Don’t come to Cayman to steal: judge

Saying she wanted to pass a sentence that would deter other such crimes, Magistrate Margaret Ramsay-Hale sentenced a visitor to nine months in jail Thursday after he pleaded guilty to two charges of theft.

Paul Daniel Rhoden, 27, was advised of his right to appeal and was told he would get credit for time in custody.

Rhoden told the court he had a friend and a cousin here and had been coming to Cayman since 1991. He is from Clarendon, Jamaica.

He said he was very poor and Hurricane Ivan had mashed up his home.

The magistrate asked who had bought his ticket. Told it was his godmother, she commented that the money might have been better spent in helping to rebuild the house.

She also questioned his plea of poverty because of the frequency of his visits here.

There is as yet no visa requirements for Jamaicans travelling to Cayman, the magistrate noted. The relationship between the two countries is old.

‘People like you who abuse [that relationship] are slowly but surely eroding the affection that once existed between Caymanians and Jamaicans,’ she said. ‘There is an increasing reluctance to have Jamaicans in our midst.’

The ramifications of Rhoden’s conduct went far beyond himself, she noted. His mitigation of poverty was self-serving and self-pitying. ‘There are many, many men who are poor but do not steal,’ she pointed out.

A pre-sentence report spoke of his remorse, but the magistrate suggested his remorse was at being caught.

Private citizen

Rhoden could get only minimal credit for his guilty pleas, the magistrate explained, because nothing he did caused the stolen money to be recovered.

‘It is to the credit of the witness who saw you. Without that private citizen you would not be here,’ she said.

Crown Counsel Lindsay Cacho gave the background to the charges and detailed the role of the private citizen.

Both offences occurred on Monday, 14 February.

The first was at a court office in Kirk House. A staff member had put her handbag in a desk drawer. She left the office briefly; when she returned the handbag was gone. It contained a credit card and US$200. A report was made to police.

Later, the defendant visited a store at a downtown shopping mall. He spoke with an attendant, asked about prices of items and complained they were too expensive.

The attendant went to assist other customers. Later she saw the defendant leaving the store with a pack of cigarettes and a brown envelope.

The defendant was also seen by the owner of another shop nearby. This witness saw Rhoden come out of the store and jump over a fence. That action, plus the fact that the man had a lady’s handbag, made the witness suspicious.

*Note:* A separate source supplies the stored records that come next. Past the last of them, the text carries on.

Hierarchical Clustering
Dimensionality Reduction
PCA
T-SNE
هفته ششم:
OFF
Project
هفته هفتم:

He therefore followed Rhoden and saw him enter a bargain shop on Walkers Road. Rhoden came out soon after, wearing a different coloured shirt.

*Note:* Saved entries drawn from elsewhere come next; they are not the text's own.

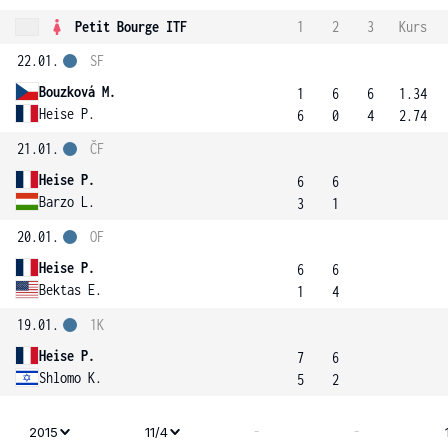
Petit Bourge ITF
1
2
3
Kurs
22.01.
SF
Bouzková M.
1
6
6
1.34
Heise P.
6
0
4
2.74
21.01.
ČF
Heise P.
6
6
Barzo L.
3
1
20.01.
OF
Heise P.
6
6
Bektas E.
1
4
19.01.
1K
Heise P.
7
6
Shlomo K.
5
2
-
-
2015
11/4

The witness phoned police, who arrived soon after and caught up with Rhoden at another nearby store.

The defendant was found to have US$200 and the credit card belonging to the first complainant. In the brown envelope he had US$4,577.

Rhoden admitted the items were the proceeds of his day’s activities.

Mr. Cacho advised the court that the property had been returned to the owners.

The magistrate said Rhoden had been bold to go to a court office and steal. ‘It’s almost like you’re mocking us,’ she commented.

‘People like you who abuse [that relationship] are slowly but surely eroding the affection that once existed between Caymanians and Jamaicans.’